Dischi

Spoon – Lucifer On The Sofa

Gli Spoon sono la miglior rock’n’roll band americana degli ultimi vent’anni (e passa).

A ben vedere, senza fatica, si potrebbe anche togliere ogni riferimento geografico e parlare in termini assoluti.

Lucifer On The Sofa ne è l’ennesima conferma.

Arriva a ben cinque anni dal precedente Hot Thoughts e dopo un best of (Everything Hits At Once), ma spazza via in un attimo il sospetto che la vena di Britt Daniel e compari si sia esaurita.

La discografia degli Spoon è come la famosa scatola di cioccolatini di Forrest Gump: non sai mai che ti capita. Ci si era lasciati con un album dai toni dinamici e sintetici, spaziali, per certi versi quasi allucinati. Dal canto suo, Lucifer On The Sofa è un ritorno alle radici, non tanto degli Spoon stessi (che in termini generali poggiano tanto nel post-punk quanto nel pop anni ’60), pur se pare si tratti della prima volta da un bel po’ che la band torna nella sua Austin a lavorare, ma proprio – appunto – del rock’n’roll.

È fatto di quella semplicità lì: dove Hot Thoughts era uno schermo led sul quale proiettare un sacco di colori ed emozioni contrastanti, Lucifer On The Sofa è un vecchio divano, un sigaro e un confortevole bicchiere di whisky.

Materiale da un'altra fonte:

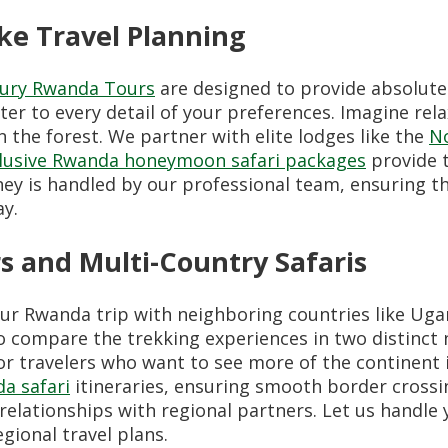
e Travel Planning
ury Rwanda Tours
are designed to provide absolute
ter to every detail of your preferences. Imagine rel
n the forest. We partner with elite lodges like the
No
nclusive Rwanda honeymoon safari packages
provide 
rney is handled by our professional team, ensuring t
y.
 and Multi-Country Safaris
our Rwanda trip with neighboring countries like Ug
o compare the trekking experiences in two distinct 
or travelers who want to see more of the continent 
a safari
itineraries, ensuring smooth border cross
relationships with regional partners. Let us handle
gional travel plans.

Non è così antiquato come una simile metafora potrebbe suggerire. La produzione è affidata  al trittico Dave Fridmann (ormai fidato) / Mark Rankin (ingegnere al fianco di Paul Epworth e in proprio producer già a lavoro, tra gli altri, con Queens Of The Stone Age e Weezer) / Justin Raisen (Sky Ferreira, Angel Olsen, Kim Gordon, Yves Tumor, Marissa Nadler) e fa suonare tutto  quanto in perfetto equilibrio tra passato e presente.

Ciò che distanzia d’un miglio gli Spoon da ogni altra band, come sempre, è la qualità della scrittura e l’efficacia degli arrangiamenti. Held, all’inizio, detta il tono di tutto quello che verrà dopo: chitarra ruvida e dinoccolata, voci sparse, riverbero, la sezione ritmica bene in evidenza a tenere tutto in barra anche quando sembra deragliare senza senso.

Il suono è alto e potente e così rimane. The Hardest Cut è un boogie inarrestabile che rinchiude gli ZZ Top in una di quelle palle di vetro che a ribaltarle cade la neve; The Devil & Mister Jones è qualcosa che avrebbe potuto saltare fuori dalla manica degli Stones circa Some Girls. Wild picchia profondo, My Babe torna alla metà del decennio scorso (la tripletta incredibile Kill The Moonlight / Gimme Fiction / Ga Ga Ga Ga Ga), guidata dall’incastro tra piano, acustica e basso puntellante. Raramente gli Spoon hanno usato chitarre così incattivite (pur con molto, molto gusto) come su Feels Alright, mentre On The Radio – voi quanto paghereste per scrivere una roba così?

Il trittico finale (Astral Jacket, Satellite – con tanto di sassoline inedito e assurdo – e Lucifer On The Sofa) sembra voler proiettare tutto in una dimensione ulteriore, di botto là dove l’aria è molto più rarefatta.

Attribuire la paternità di Lucifer On The Sofa agli Spoon sarebbe facile anche a scatola chiusa, certo. Ma, insomma, sarà forse vero che (almeno in questo periodo storico) il rock’n’roll sta morendo lentamente, però c’è modo e modo di andarsene.